One day I will stop updating everyone on Jacob's sleeping habits...but today is not that day!
I am now the proud parent of a good sleeper. Jacob seems to have taken to sleeping on his own miraculously well and one of the unexpected benefits of his sleeping longer at night is, paradoxically, he sleeps more and more regularly during the day. He is now a good nap taker AND a good night sleeper, and color me continually amazed. As we speak, he is drifting off to sleep for the third time today in his swing, a smile (a real smile, not a gas-induced muscle reflex) on his face. In the past, when he went to sleep during the day, if and when he ever did, he frequently had a frown on his face, even in repose. Turns out he was angry because he was tired!
And I have been reborn. I feel more rested than I have in months, since before Jacob's birth even, since my pregnancy sleep wasn't all that restful in the last trimester.
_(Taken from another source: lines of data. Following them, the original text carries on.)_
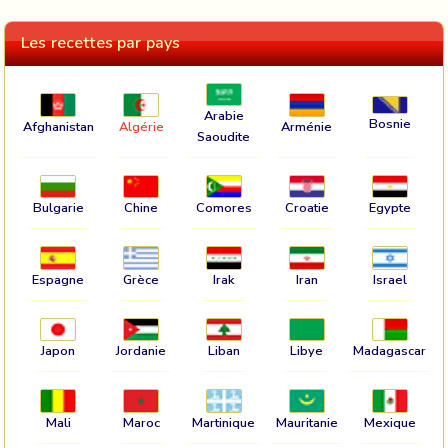
Les recettes par pays
Arabie
Bosnie
Afghanistan
Algérie
Arménie
Saoudite
Bulgarie
Chine
Comores
Croatie
Egypte
Espagne
Grèce
Irak
Iran
Israel
Japon
Jordanie
Liban
Libye
Madagascar
Mali
Maroc
Martinique
Mauritanie
Mexique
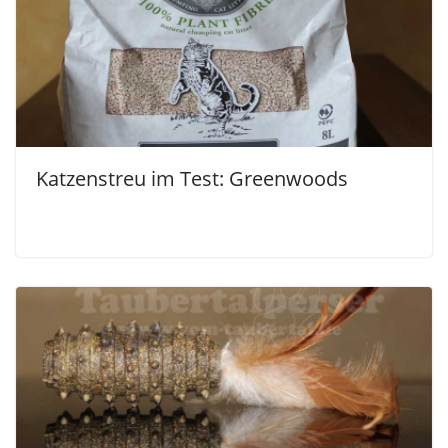
Katzenstreu im Test: Greenwoods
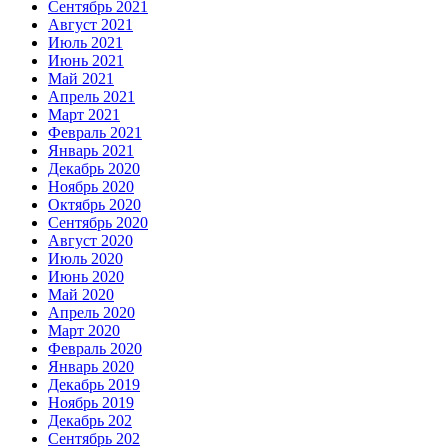
Сентябрь 2021
Август 2021
Июль 2021
Июнь 2021
Май 2021
Апрель 2021
Март 2021
Февраль 2021
Январь 2021
Декабрь 2020
Ноябрь 2020
Октябрь 2020
Сентябрь 2020
Август 2020
Июль 2020
Июнь 2020
Май 2020
Апрель 2020
Март 2020
Февраль 2020
Январь 2020
Декабрь 2019
Ноябрь 2019
Декабрь 202
Сентябрь 202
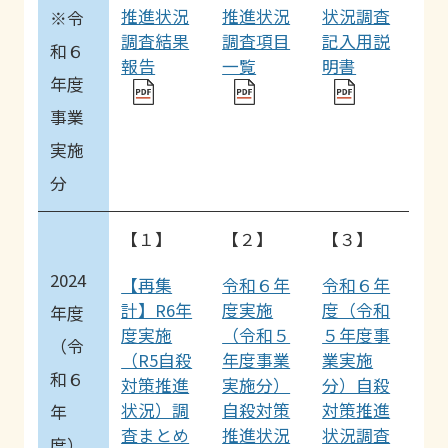
推進状況
推進状況
状況調査
※令
調査結果
調査項目
記入用説
和６
報告
一覧
明書
年度
事業
実施
分
【１】
【２】
【３】
2024
【再集
令和６年
令和６年
計】R6年
度実施
度（令和
年度
度実施
（令和５
５年度事
（令
（R5自殺
年度事業
業実施
和６
対策推進
実施分）
分）自殺
状況）調
自殺対策
対策推進
年
査まとめ
推進状況
状況調査
度）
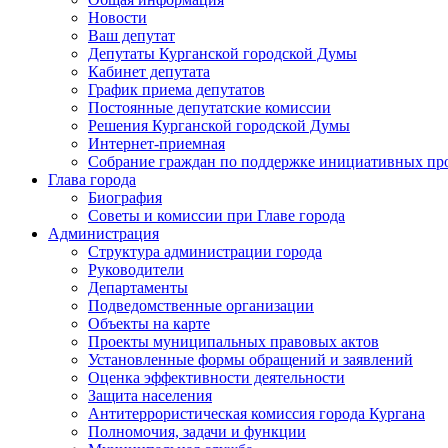
Новости
Ваш депутат
Депутаты Курганской городской Думы
Кабинет депутата
График приема депутатов
Постоянные депутатские комиссии
Решения Курганской городской Думы
Интернет-приемная
Собрание граждан по поддержке инициативных пр
Глава города
Биография
Советы и комиссии при Главе города
Администрация
Структура администрации города
Руководители
Департаменты
Подведомственные организации
Объекты на карте
Проекты муниципальных правовых актов
Установленные формы обращений и заявлений
Оценка эффективности деятельности
Защита населения
Антитеррористическая комиссия города Кургана
Полномочия, задачи и функции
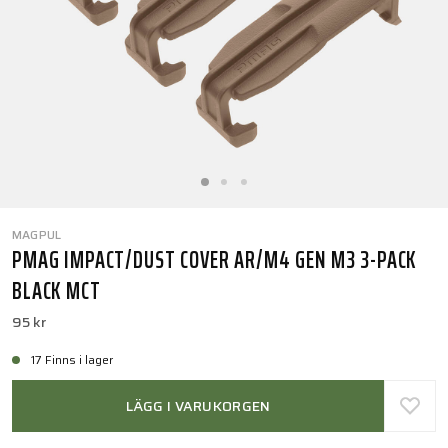
MAGPUL
PMAG IMPACT/DUST COVER AR/M4 GEN M3 3-PACK
BLACK MCT
95 kr
17 Finns i lager
LÄGG I VARUKORGEN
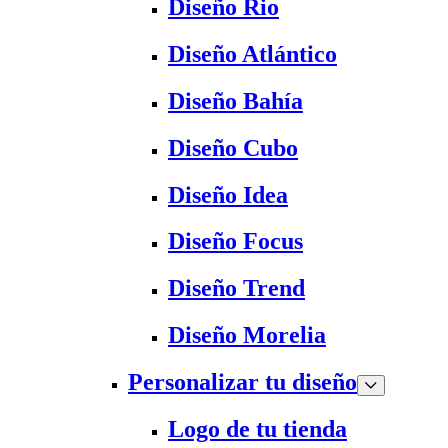
Diseño Rio
Diseño Atlántico
Diseño Bahía
Diseño Cubo
Diseño Idea
Diseño Focus
Diseño Trend
Diseño Morelia
Personalizar tu diseño
Logo de tu tienda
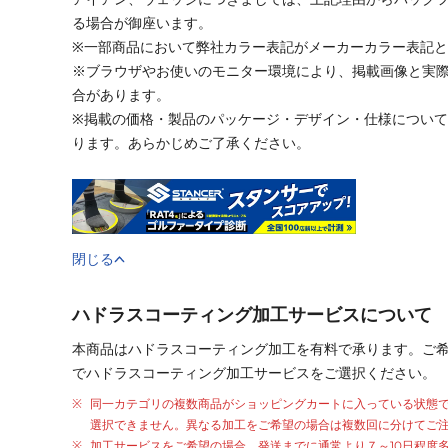
る場合が御座います。
※一部商品において弊社カラー表記がメーカーカラー表記
※ブラウザやお使いのモニター環境により、掲載画像と実
合があります。
※掲載の価格・製品のパッケージ・デザイン・仕様につい
ります。あらかじめご了承ください。
閉じる
ハドラスコーティング加工サービスについて
本商品はハドラスコーティング加工を有料で承ります。ご
でハドラスコーティング加工サービスをご選択ください。
同一カテゴリの複数商品がショッピングカートに入っている状態
選択できません。異なる加工をご希望の場合は複数回に分けてご
加工サービスをご希望の場合、発送までに通常より
７～10日程度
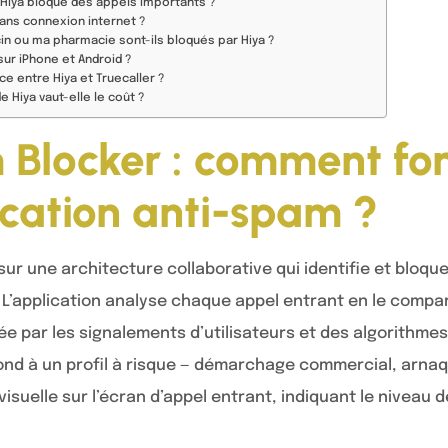
Hiya bloque des appels importants ?
sans connexion internet ?
n ou ma pharmacie sont-ils bloqués par Hiya ?
 sur iPhone et Android ?
ce entre Hiya et Truecaller ?
 Hiya vaut-elle le coût ?
Blocker : comment fo
ication anti-spam ?
ur une architecture collaborative qui identifie et bloq
. L’application analyse chaque appel entrant en le compa
 par les signalements d’utilisateurs et des algorithmes d’
d à un profil à risque — démarchage commercial, arnaque
suelle sur l’écran d’appel entrant, indiquant le niveau 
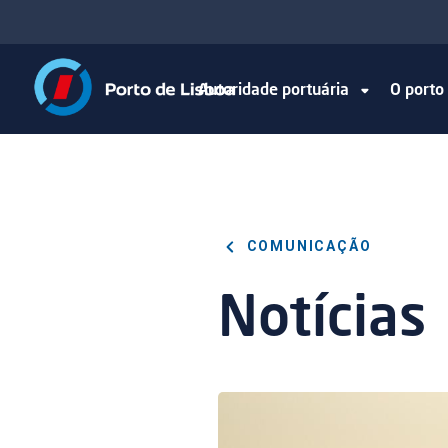
Autoridade portuária
O port
COMUNICAÇÃO
Notícias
I'm more calm, able to think more rationally, not nearly as desperate about the immediate future, able to plan things once again...in short, I feel key parts of my personality coming back from where they were languishing in an exhaustion-induced haze somewhere deep in my psyche. Welcome back!
I was going to say just then that I felt the old me coming back, but that sentiment, besides being horribly cliche, really isn't accurate. A woman at church on Sunday told me it had been interesting to watch me change, and, at first, I was offended: I'm the same person I've always been, thank you very much, though perhaps a bit more in tune with the needs of mothers and children and using lots of new vocabulary. But later, as I was thinking about her comment, I decided that perhaps she was right. Parts of me have changed, are changing, and the person I'm becoming is someone's mother.